» **Task requirements**
In the entries below, count each line where "Google" appears. Give the total and nothing more.

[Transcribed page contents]

Content starts

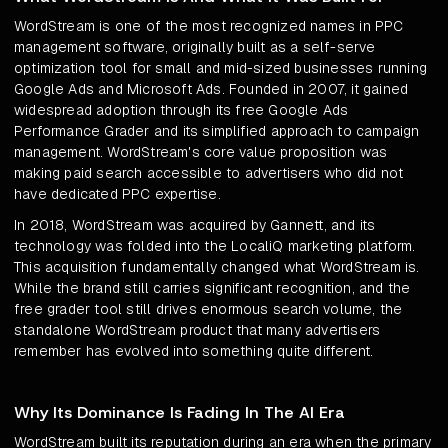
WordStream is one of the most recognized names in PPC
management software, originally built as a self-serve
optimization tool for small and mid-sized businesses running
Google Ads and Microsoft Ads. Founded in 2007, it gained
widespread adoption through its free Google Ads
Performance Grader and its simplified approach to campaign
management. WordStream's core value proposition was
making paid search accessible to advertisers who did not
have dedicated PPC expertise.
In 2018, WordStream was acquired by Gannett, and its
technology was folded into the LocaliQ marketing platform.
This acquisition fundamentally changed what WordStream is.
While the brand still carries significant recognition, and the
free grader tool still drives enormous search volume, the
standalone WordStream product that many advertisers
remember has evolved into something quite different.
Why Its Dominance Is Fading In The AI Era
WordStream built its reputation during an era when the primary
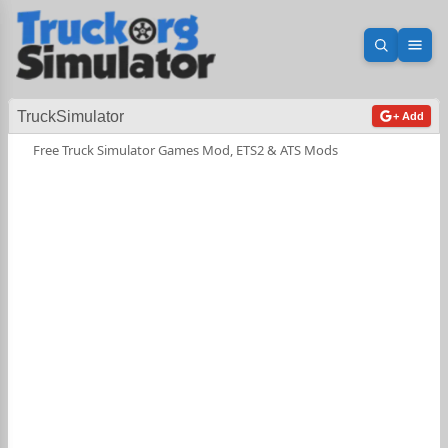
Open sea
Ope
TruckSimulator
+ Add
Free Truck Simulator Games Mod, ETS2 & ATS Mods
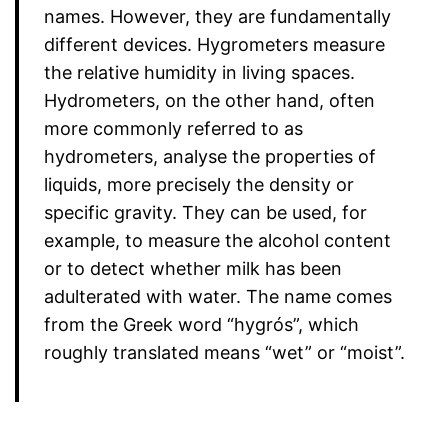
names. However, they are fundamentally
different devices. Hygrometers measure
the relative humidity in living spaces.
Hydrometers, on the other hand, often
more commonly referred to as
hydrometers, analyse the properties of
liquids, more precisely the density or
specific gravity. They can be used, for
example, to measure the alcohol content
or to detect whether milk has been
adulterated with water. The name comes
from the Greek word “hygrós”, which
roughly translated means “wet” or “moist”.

Content ends
Content starts

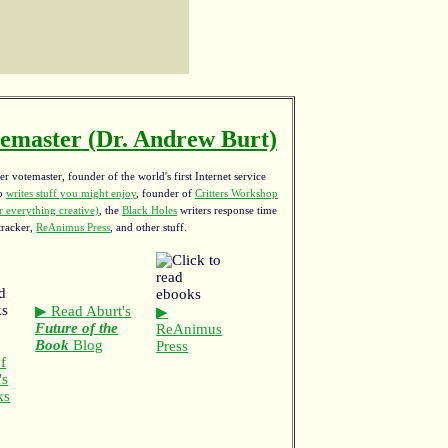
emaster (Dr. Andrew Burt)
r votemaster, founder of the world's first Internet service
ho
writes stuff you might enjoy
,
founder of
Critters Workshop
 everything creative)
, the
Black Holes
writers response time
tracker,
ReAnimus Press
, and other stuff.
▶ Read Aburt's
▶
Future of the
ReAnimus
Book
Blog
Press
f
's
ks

Content ends

» **Exercise result**
2